During the debate, the Committee made the following comments:

·      In response to a question, the interim Section 151 Officer confirmed that the figures in the report represented all the HRA expenditure both in terms of revenue and capital incurred in 2022-23, including the unbudgeted sums in relation to housing maintenance. There were, however, outstanding orders and other work that was ongoing, which were not included in those figures, but would be included in the current year's figures.

·      Whilst the Committee could be reassured that the figures represented what had actually been spent, it could not at this point be assured as to what had been delivered in terms of physical improvements to the housing stock as a consequence of that expenditure.

·      The Committee noted that the Monitoring Officer would be submitting a report to the Committee at its special meeting on 29 November outlining the governance around the housing maintenance issue.

·     In response to a question as to whether the 3% loss of rental income compared to estimates due to voids was within the normal range, or whether it was something about which the Committee should be concerned, officers indicated that the quarterly Performance Monitoring Report considered by the Overview and Scrutiny Committee included a KPI on void properties.

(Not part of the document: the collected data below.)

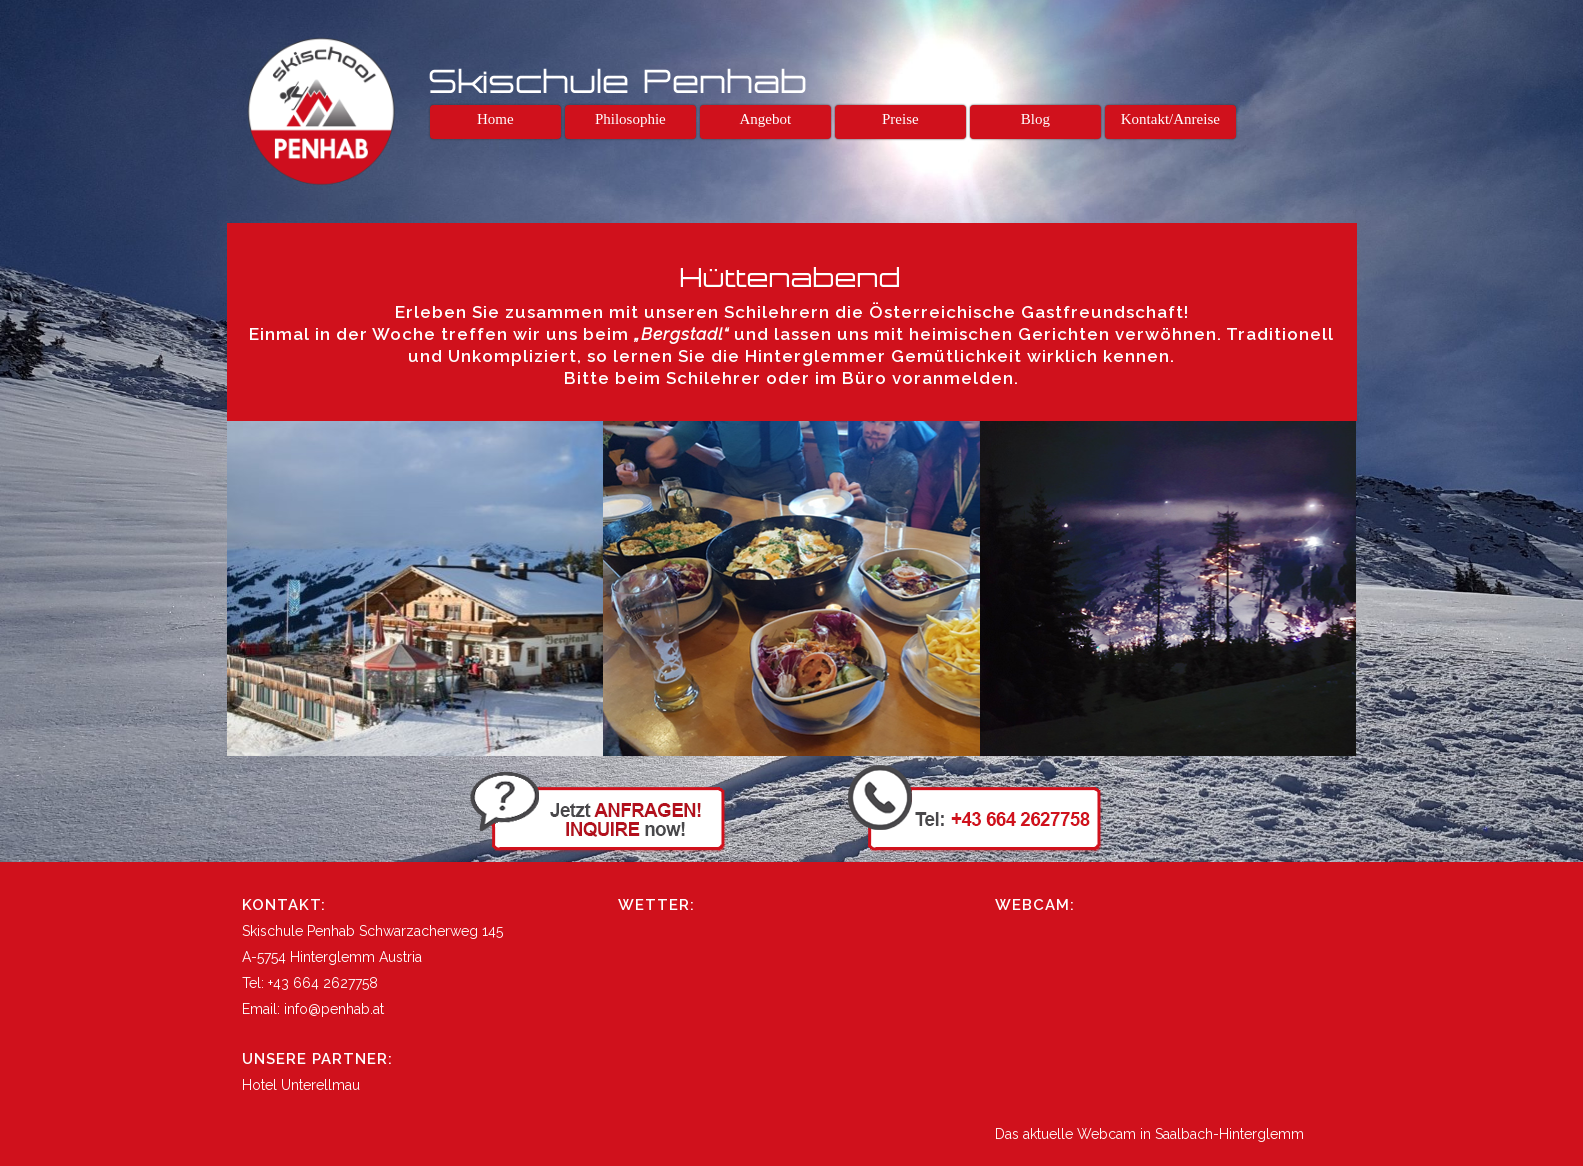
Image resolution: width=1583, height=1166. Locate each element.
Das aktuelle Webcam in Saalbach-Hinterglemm (1149, 1134)
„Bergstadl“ (681, 334)
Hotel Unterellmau (301, 1085)
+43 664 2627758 (323, 983)
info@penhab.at (334, 1009)
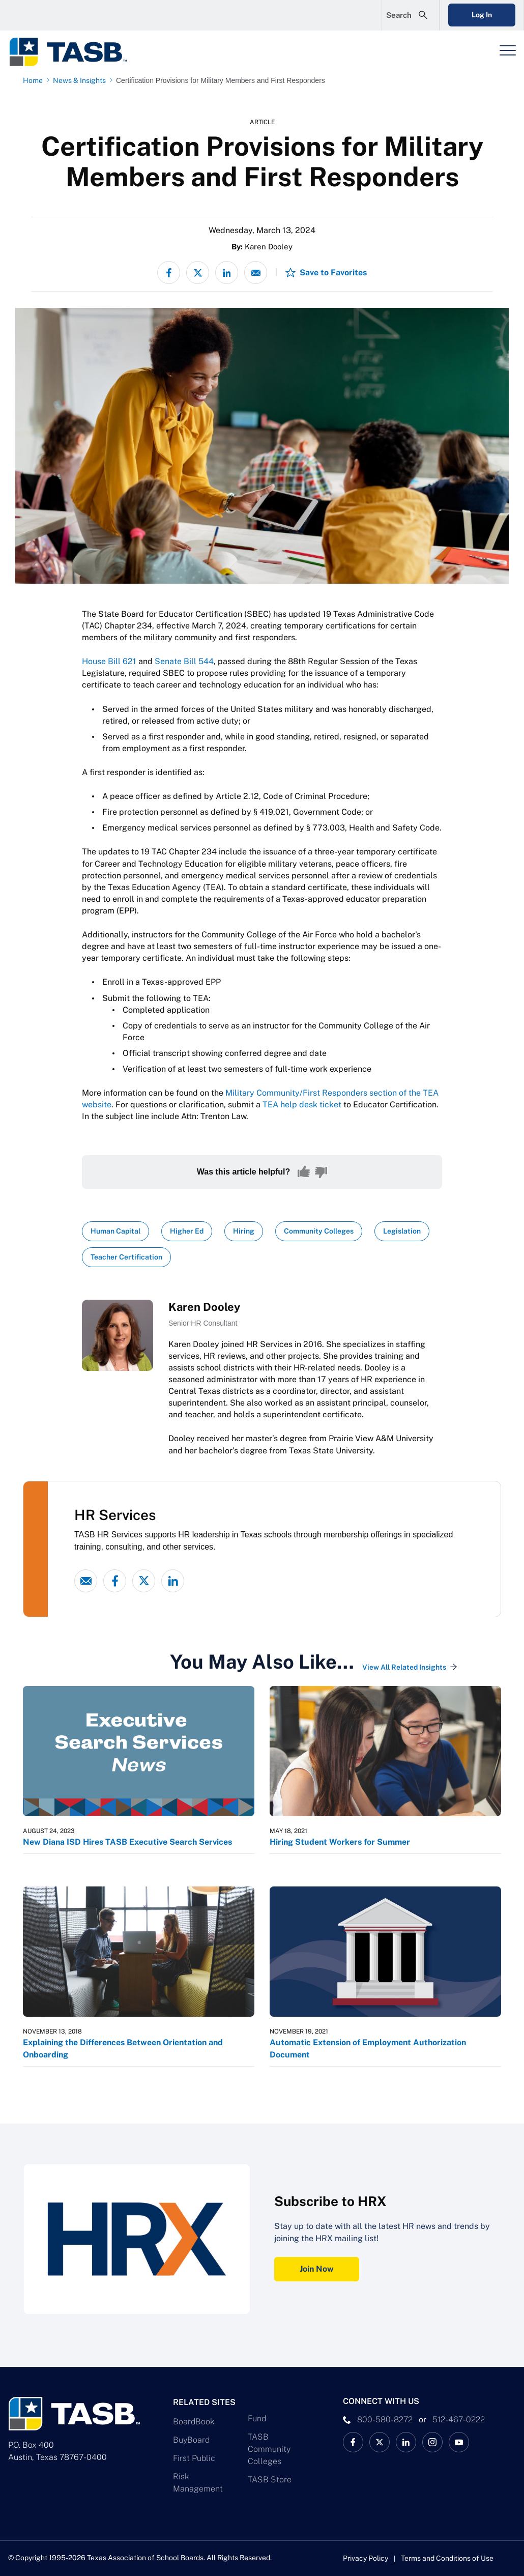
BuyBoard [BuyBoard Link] (191, 2440)
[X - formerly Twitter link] (143, 1580)
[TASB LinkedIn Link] (406, 2442)
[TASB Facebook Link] (353, 2442)
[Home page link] (35, 80)
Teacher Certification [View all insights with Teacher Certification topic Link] (126, 1257)
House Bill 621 (109, 661)
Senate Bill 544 (184, 661)
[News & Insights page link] (81, 80)
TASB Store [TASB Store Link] (270, 2479)
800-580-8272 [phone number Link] (385, 2419)
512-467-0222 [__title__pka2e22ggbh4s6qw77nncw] (458, 2419)
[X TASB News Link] (379, 2442)
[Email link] (85, 1580)
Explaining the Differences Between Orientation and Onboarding (123, 2048)
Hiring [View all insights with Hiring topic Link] (243, 1231)
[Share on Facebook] (168, 272)
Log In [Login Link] (482, 15)
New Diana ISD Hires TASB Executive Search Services (127, 1842)
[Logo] (74, 52)
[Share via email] (255, 272)
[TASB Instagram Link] (432, 2442)
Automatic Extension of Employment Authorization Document (368, 2048)
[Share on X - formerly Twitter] (197, 272)
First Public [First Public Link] (194, 2458)
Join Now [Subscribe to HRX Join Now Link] (317, 2269)
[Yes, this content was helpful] (304, 1172)
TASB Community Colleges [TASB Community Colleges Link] (269, 2449)
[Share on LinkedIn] (226, 272)
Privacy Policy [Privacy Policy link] (365, 2558)
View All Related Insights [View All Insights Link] (404, 1667)
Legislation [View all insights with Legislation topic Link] (402, 1231)
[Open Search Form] (411, 15)
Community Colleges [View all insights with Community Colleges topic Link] (319, 1231)
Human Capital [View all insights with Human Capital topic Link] (115, 1231)
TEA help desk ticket (302, 1104)
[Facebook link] (114, 1580)
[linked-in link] (172, 1580)
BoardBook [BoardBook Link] (194, 2421)
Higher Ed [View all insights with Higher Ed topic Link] (186, 1231)
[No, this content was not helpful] (321, 1172)
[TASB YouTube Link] (459, 2442)
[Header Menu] (508, 50)
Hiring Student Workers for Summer (340, 1842)
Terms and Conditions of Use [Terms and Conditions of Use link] (447, 2558)
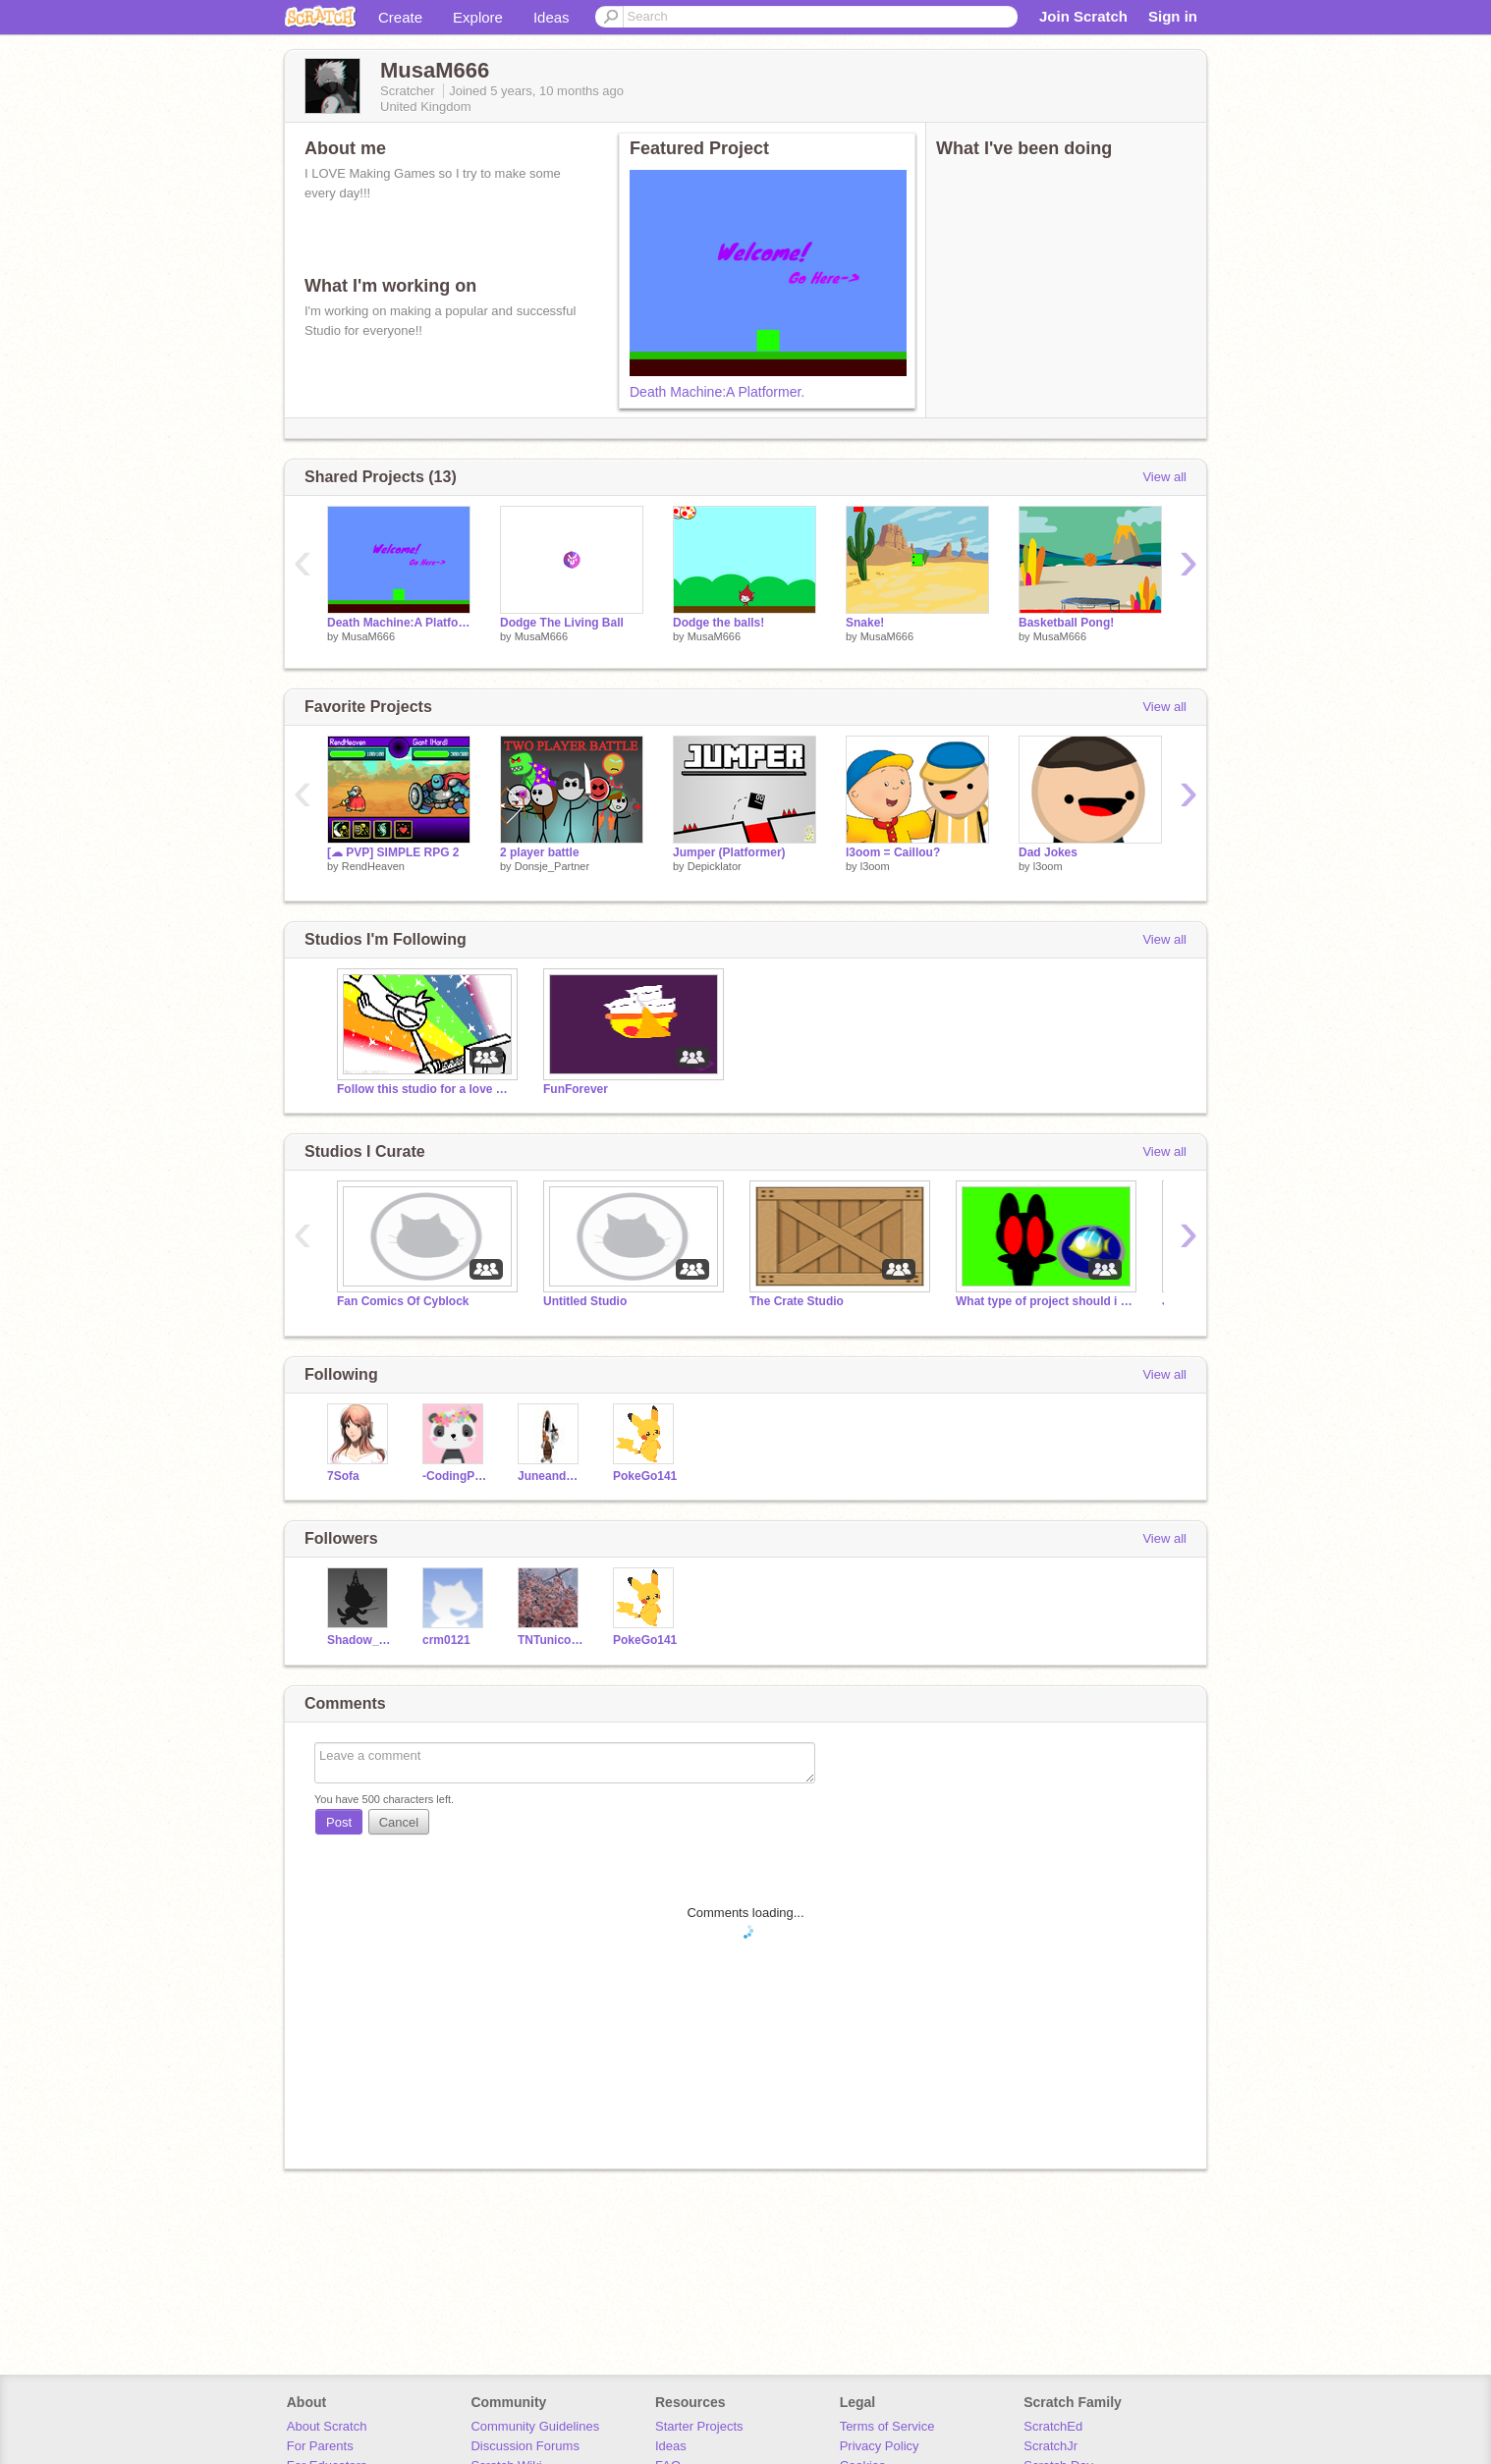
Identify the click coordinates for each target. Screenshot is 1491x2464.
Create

Having considered the report and noted that this matter would also be considered by the Executive at its meeting on 23 November, the Committee

RESOLVED: That the recommendation to the Executive contained in the report be supported, subject to the comments referred to above made by the Committee during its debate.

Reason:

To allow the Statutory Statement of Accounts to be finalised and subject to external audit prior to approval.